Dr. Alex E. Blazer
Department of English
Georgia College & State University
Milledgeville, GA 31061
"Naked in the guy-light like an emptied sentence":
Sexuality and Textuality in Two Novellas by William H. Gass
There's no woman who's not, deep inside her, theoretical.
(Willie Masters'Lonesome Wife n.p.)
She would be buried in a book.
(Emma Enters a Sentence of Elizabeth Bishop's 149)
My paper compares the relationship between female sexuality (and by extension,
subjectivity in general) and self-conscious, self-reflexive textuality in two
novellas by William H. Gass, the early Willie Masters' Lonesome Wife (1968,
republished Normal, IL: Dalkey Archive, 1989) and the late career Emma Enters
a Sentence of Elizabeth Bishop's (Cartesian Sonata and Other Novellas, New
York: Basic, 1998, 144-91). First, I describe the two novellas, then I compare
their attitudes toward textuality. Finally, I suggest the broader ramifications
of their comparison for postmodern literature. Willie
Masters' puts its
artificiality on display through the use of varied font types, sizes, and positions
(one page must be read in a mirror) as well as collaged pictures of Willie's
naked wife and a number of coffee cup rings on the manuscript. The wife is
an odalisque composed of language designed to fulfill the author's fantasy
of creative sexuality—within the postmodern space of literature.
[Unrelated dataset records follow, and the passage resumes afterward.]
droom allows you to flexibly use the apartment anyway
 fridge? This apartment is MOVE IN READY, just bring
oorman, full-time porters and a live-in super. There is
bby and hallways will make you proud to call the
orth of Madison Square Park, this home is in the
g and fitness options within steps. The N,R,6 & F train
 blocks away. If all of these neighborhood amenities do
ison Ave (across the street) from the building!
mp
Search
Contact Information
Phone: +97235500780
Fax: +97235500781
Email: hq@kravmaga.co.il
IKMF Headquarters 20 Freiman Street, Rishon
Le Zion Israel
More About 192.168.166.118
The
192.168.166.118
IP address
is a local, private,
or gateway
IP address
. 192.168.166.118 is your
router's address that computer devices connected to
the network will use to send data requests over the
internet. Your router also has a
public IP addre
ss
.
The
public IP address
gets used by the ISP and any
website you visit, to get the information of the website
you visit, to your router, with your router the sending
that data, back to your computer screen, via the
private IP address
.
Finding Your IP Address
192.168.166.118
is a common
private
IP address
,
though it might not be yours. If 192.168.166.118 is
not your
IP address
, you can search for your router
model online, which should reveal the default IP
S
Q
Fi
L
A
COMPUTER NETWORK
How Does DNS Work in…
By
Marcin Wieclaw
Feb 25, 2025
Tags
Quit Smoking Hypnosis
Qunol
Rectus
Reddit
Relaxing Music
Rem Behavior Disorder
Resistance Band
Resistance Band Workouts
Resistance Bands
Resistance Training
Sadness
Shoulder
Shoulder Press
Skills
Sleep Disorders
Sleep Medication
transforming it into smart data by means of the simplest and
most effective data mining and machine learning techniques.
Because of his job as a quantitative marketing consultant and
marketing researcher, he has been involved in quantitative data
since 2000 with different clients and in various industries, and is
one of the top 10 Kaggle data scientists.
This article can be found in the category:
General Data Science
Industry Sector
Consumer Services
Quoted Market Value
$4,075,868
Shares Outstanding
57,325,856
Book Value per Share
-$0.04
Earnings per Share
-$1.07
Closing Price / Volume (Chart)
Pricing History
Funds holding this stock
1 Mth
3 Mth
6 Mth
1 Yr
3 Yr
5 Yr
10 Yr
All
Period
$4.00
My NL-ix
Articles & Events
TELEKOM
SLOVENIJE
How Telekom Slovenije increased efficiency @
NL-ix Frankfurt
The wife is an artificial intelligence, a plaything who knows she is a construct
within an ironic narrative of the author's imagination. As such, she
is lonely, desiring to make love while realizing that she is merely manuscript. Willie Masters' constitutes a deconstructive play between creativity
and desire both realized in and derealized by textuality. While Willie
Masters' turns subjectivity into a game of deconstruction, Emma
Enters a Sentence of Elizabeth Bishop's illuminates the equating of sexuality and identity, of locating
subjectivity exclusively within language. Emma seeks to escape into Elizabeth
Bishop's poetry as a flight from the cruel stare of her father upon her
bony body (one wonders if touch follows look). Whereas
Willie's wife is full of language and sexuality, the anorexic Emma dissolves
and disappears into a line, but not before losing her mind, murdering her father,
and finally realizing "Poetry doesn't redeem" (188). In the
thirty years between the two novellas, William H. Gass has reconsidered the
playful yoking of textualized sexuality and sexualized textuality. The author
moves from irony to tragedy, from treating the textualized sexuality of the
female muse as a postmodern language game to weighing the consequences of spinning
subjectivity into ever-elusive, ever-shifting text. Finally, I suggest that
the difference between Gass's two novellas, one written early in postmodernism
and the other late, indicates an important shift within the period (it may
also suggest a break): the move from the paradoxical play of textualized subjectivity
to the traumatic repercussions of such artifice, a descent into the devastated
and delusional psyche raised in the poststructuralist belief that everything
is a text, that language is all.
This abstract summarizes my presentation, "'Naked in the guy-light like an emptied sentence': Sexuality and Textuality in Two Novellas by William H. Gass," The Louisville Conference on Literature and Culture since 1900, Louisville, KY, February 23, 2008.